Thème : Nouvelles

Quand je ne dormais plus

« Dans son sommeil fatigué où la force quitte ses muscles, il arrive enfin à bouger et pour la première fois de sa vie, quelqu’un le serre fortement contre son cœur, il se sent rassuré à un point sans nom, oui ! Il serre enfin ce rêve qu’il aime dans ses bras, pleurant des dix-sept ans de larmes qu’il n’a pas pu exprimer… »

Au fil de ses longues nuits d’insomnie, Nolwenn Cleuvenot a égrené des histoires qui parlent au cœur de la nuit. Elle nous fait naviguer de destin en destin, d’émotion en émotion. Nous voyons le désespoir de Mariko, l’indifférence de la Dame, la colère d’un amoureux plus fou qu’il ne le croit… Une galerie de portraits hauts en couleurs, même dans les gris du soir, qui a peuplé les nuits de l’autrice quand elle ne dormait plus.

Une existence d’homme – Volume 1

« Le décollement d’une plinthe, un impact infime dans la tapisserie, une irrégularité d’espacement entre les lattes du parquet, un rien du tout auquel chacun se raccrochait à cet instant, comme pour se rendre soi-même infiniment petit et se soustraire à ce lieu, à cette compagnie, à ce conflit. Un minuscule néant. Tout un univers le temps d’un instant »

Des évènements a priori anodins peuvent avoir des conséquences énormes, ricocher tout au long d’une vie. Que faire après un échec sportif, un divorce, une histoire manquée ? Chacun est libre de se laisser couler ou de tirer une leçon de l’expérience.

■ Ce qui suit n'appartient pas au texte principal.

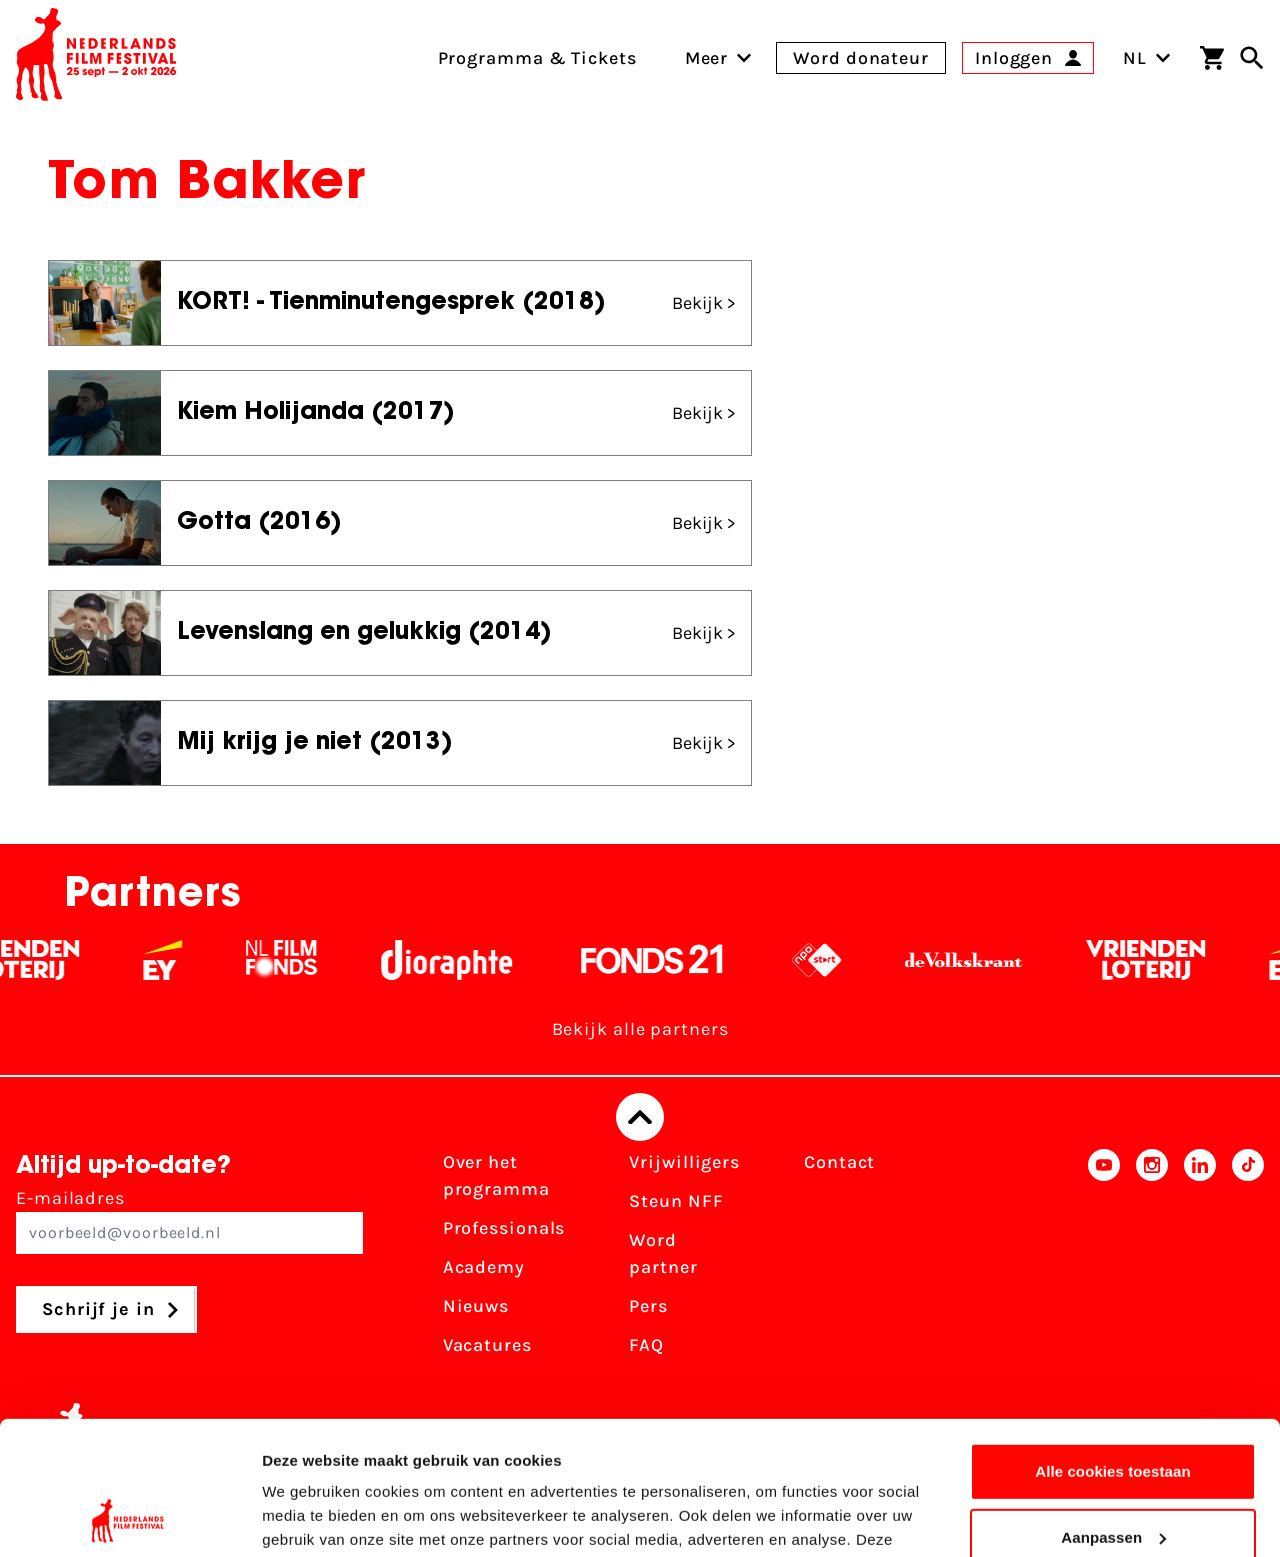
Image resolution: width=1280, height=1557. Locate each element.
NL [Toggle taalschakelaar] (1147, 58)
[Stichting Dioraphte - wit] (460, 960)
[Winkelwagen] (1212, 58)
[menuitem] (707, 58)
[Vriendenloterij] (1159, 960)
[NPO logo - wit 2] (830, 960)
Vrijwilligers (684, 1162)
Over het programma (496, 1175)
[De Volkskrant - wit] (977, 960)
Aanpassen (1113, 1411)
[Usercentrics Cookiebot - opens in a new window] (129, 1518)
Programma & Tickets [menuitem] (537, 58)
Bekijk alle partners (640, 1029)
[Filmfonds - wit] (295, 960)
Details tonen (309, 1517)
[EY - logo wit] (176, 960)
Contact (839, 1162)
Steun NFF (676, 1201)
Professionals (504, 1228)
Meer (707, 58)
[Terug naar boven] (640, 1117)
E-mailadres (189, 1220)
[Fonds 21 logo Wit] (666, 960)
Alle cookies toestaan (1113, 1346)
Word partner (663, 1253)
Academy (484, 1267)
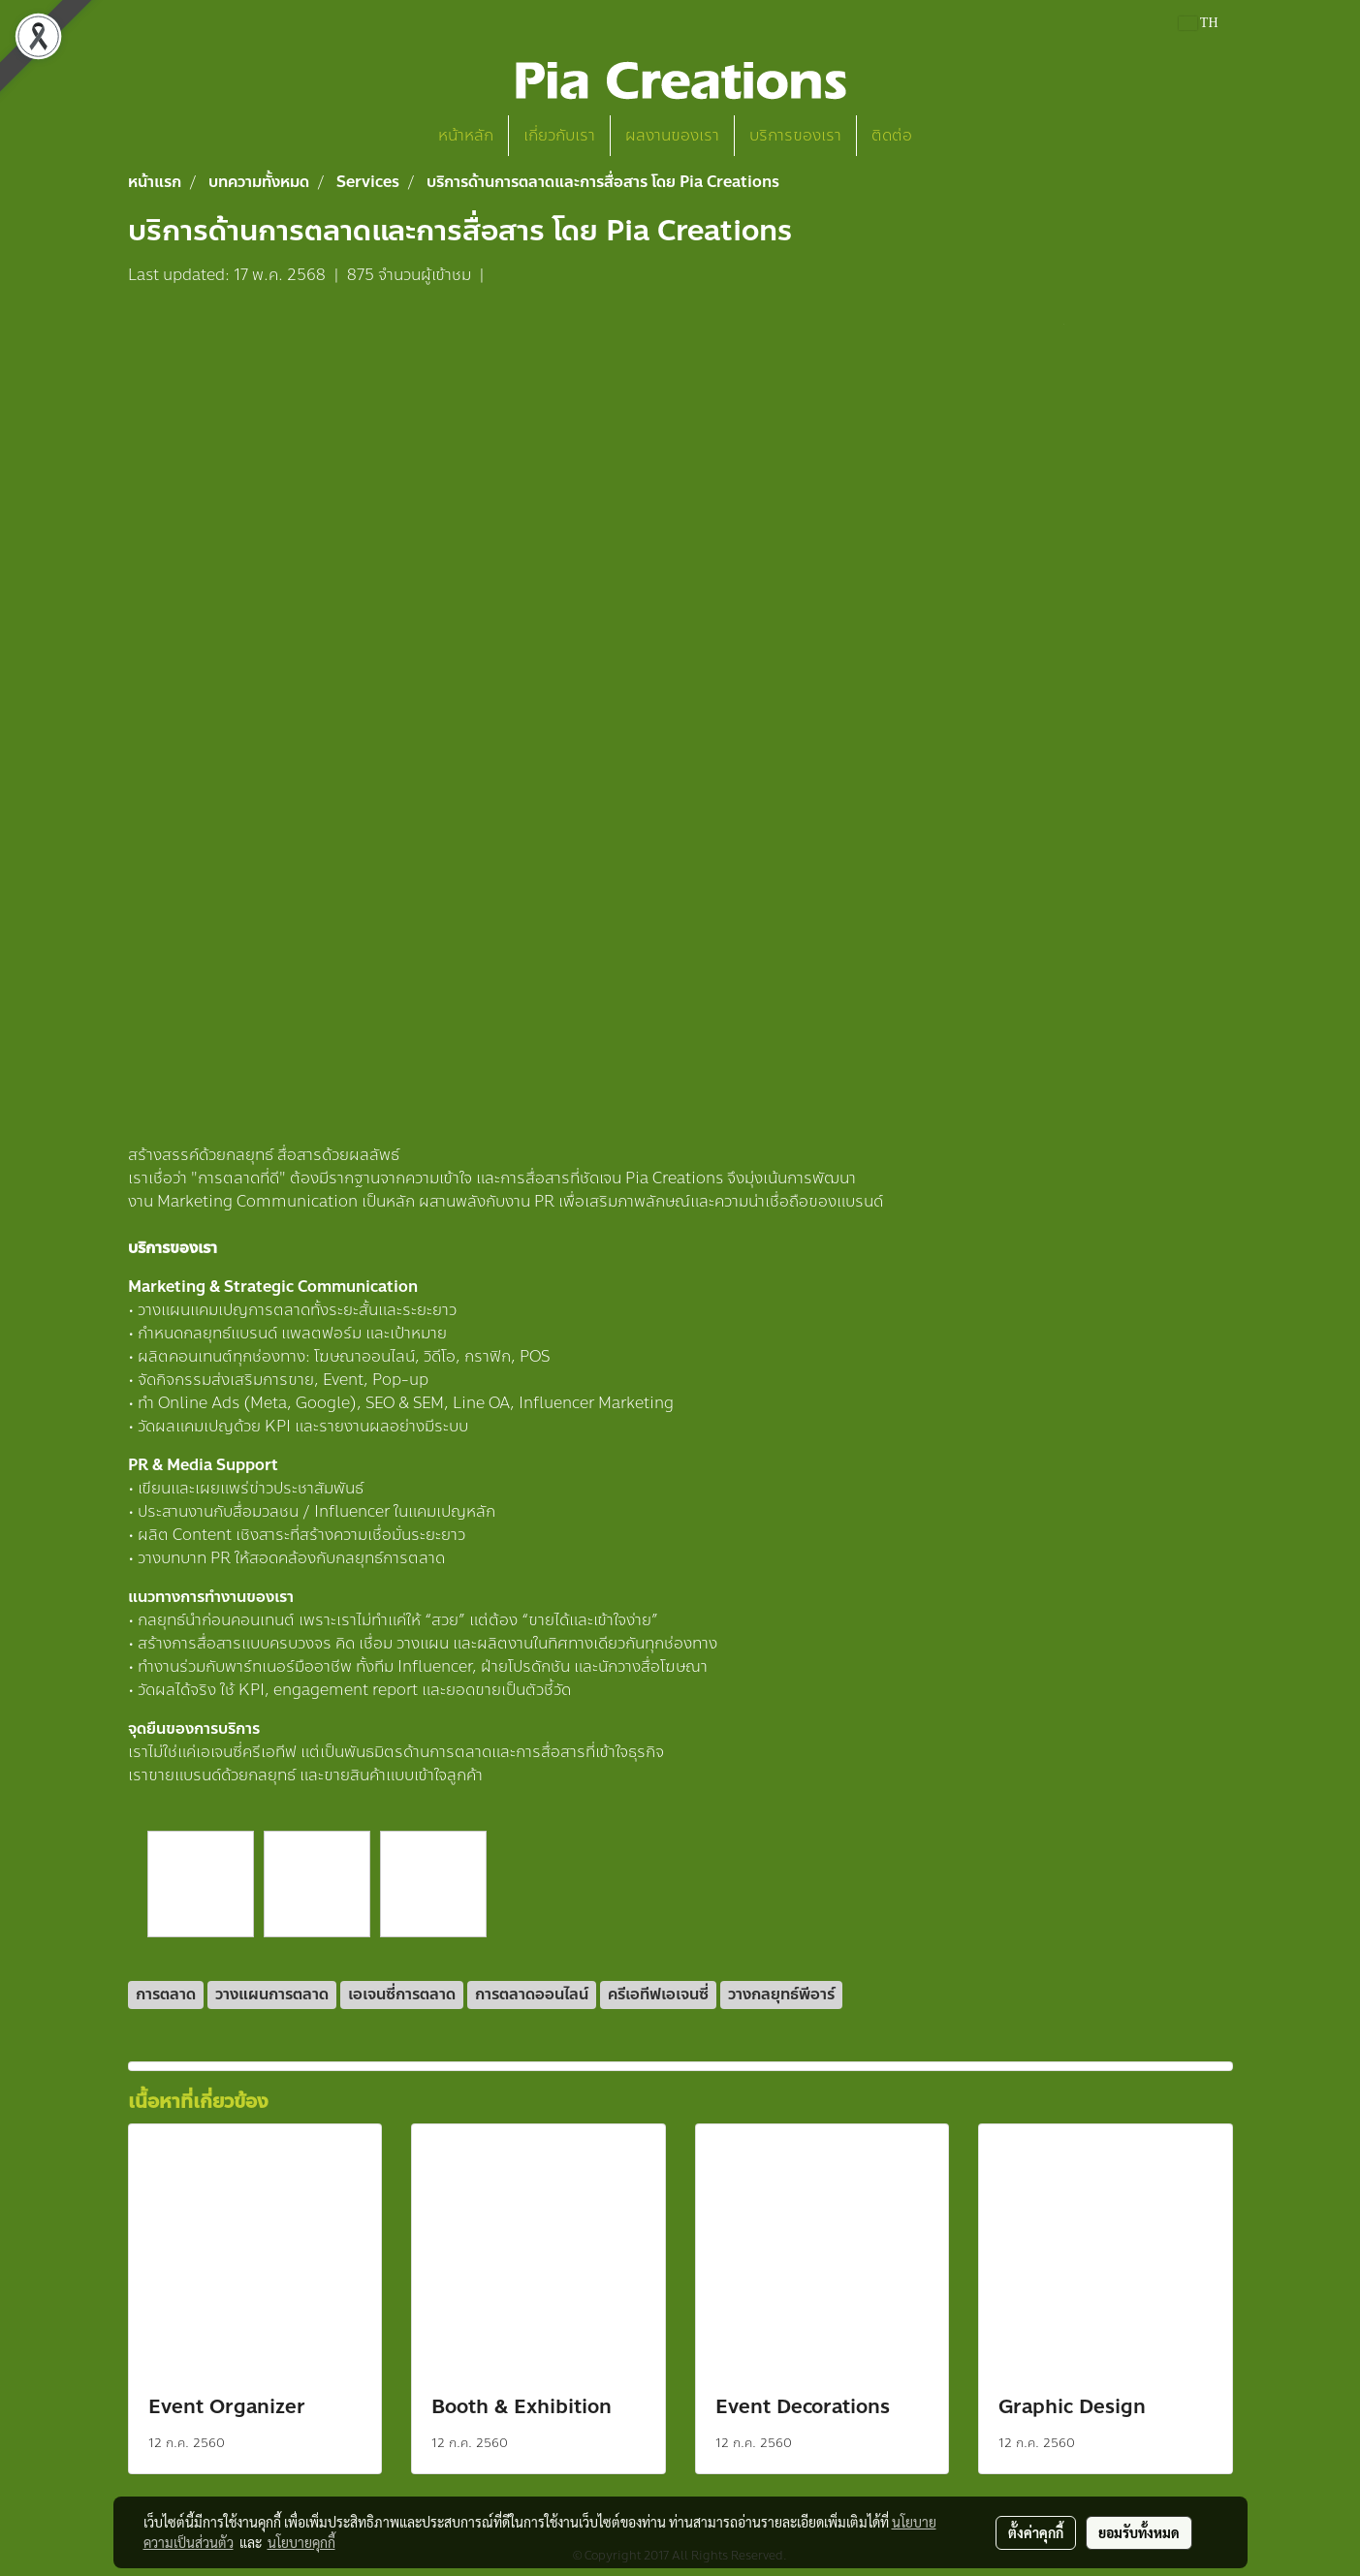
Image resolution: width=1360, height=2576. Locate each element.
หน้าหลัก (465, 135)
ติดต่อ (891, 135)
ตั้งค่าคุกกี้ (1035, 2532)
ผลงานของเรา (672, 135)
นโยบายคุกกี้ (301, 2542)
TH (1198, 23)
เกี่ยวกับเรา (559, 135)
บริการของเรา (795, 135)
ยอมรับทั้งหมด (1139, 2532)
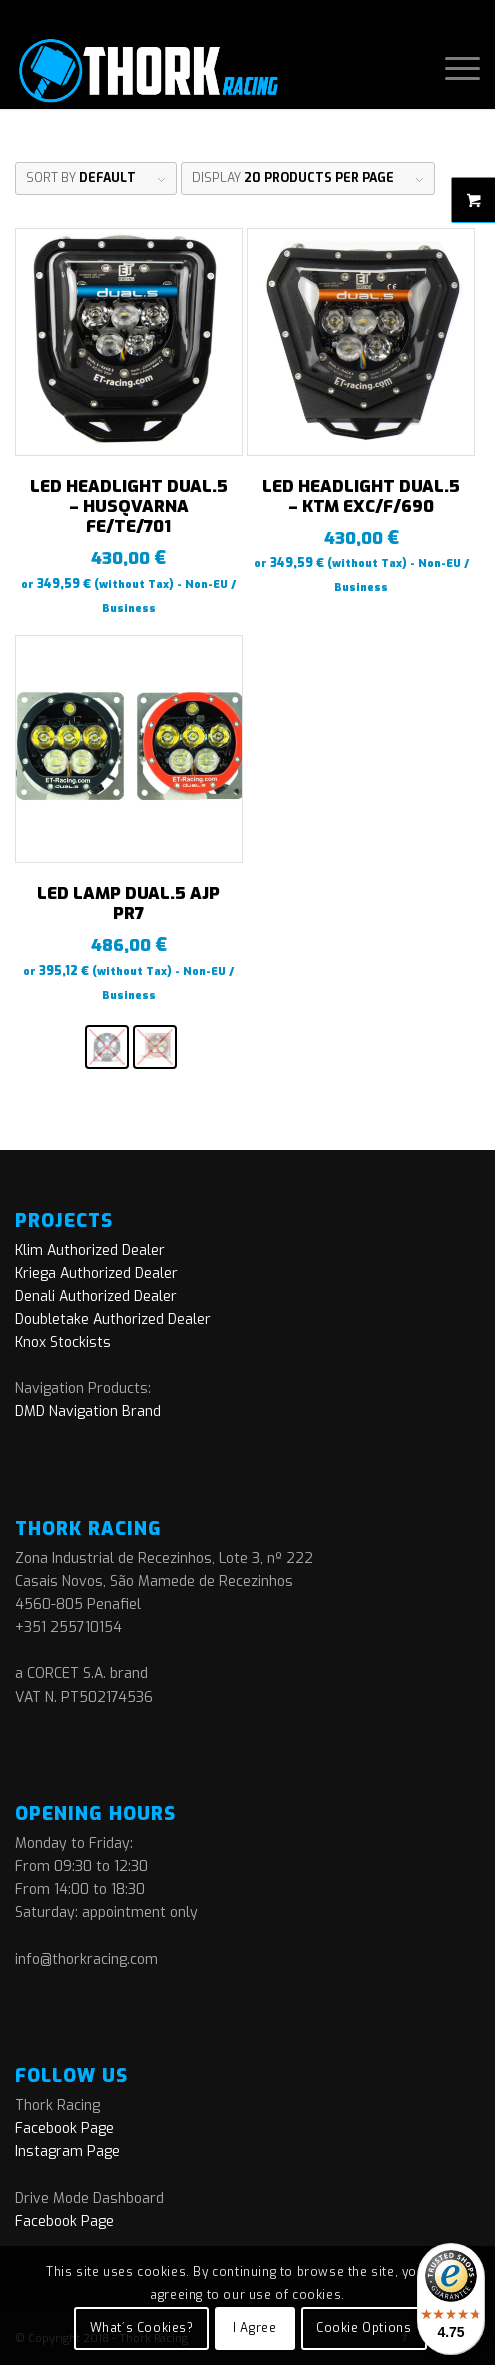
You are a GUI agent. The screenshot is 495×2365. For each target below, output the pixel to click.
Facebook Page (64, 2128)
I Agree (254, 2328)
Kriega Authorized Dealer (96, 1273)
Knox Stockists (63, 1342)
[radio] (107, 1047)
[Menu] (452, 69)
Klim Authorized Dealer (90, 1250)
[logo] (201, 69)
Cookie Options (363, 2328)
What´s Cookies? (142, 2328)
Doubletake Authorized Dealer (113, 1319)
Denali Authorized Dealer (96, 1296)
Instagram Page (67, 2151)
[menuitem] (452, 69)
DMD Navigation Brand (88, 1411)
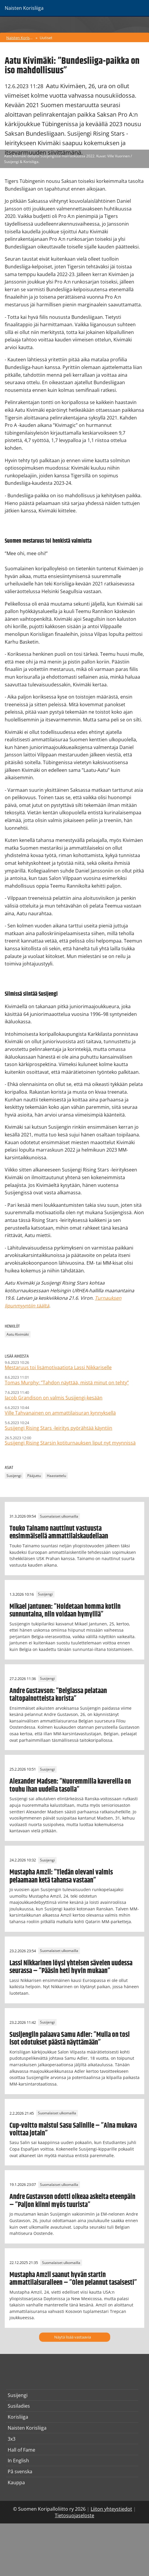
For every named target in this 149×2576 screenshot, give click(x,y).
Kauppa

À travers une série de nouvelles, l’auteur retrace l’existence de plusieurs hommes, dévoilant leurs doutes, leurs peines mais aussi leur force et leur volonté.

Il y a longtemps, sous le tilleul

« Dyonis ferma ses yeux un instant, s’efforçant de maintenir le désespoir bouillonnant sous contrôle. Il connaissait les impasses, il les connaissait bien. Les issues inattendues se cachaient toujours quelque part, peu importait le temps nécessaire pour les trouver. »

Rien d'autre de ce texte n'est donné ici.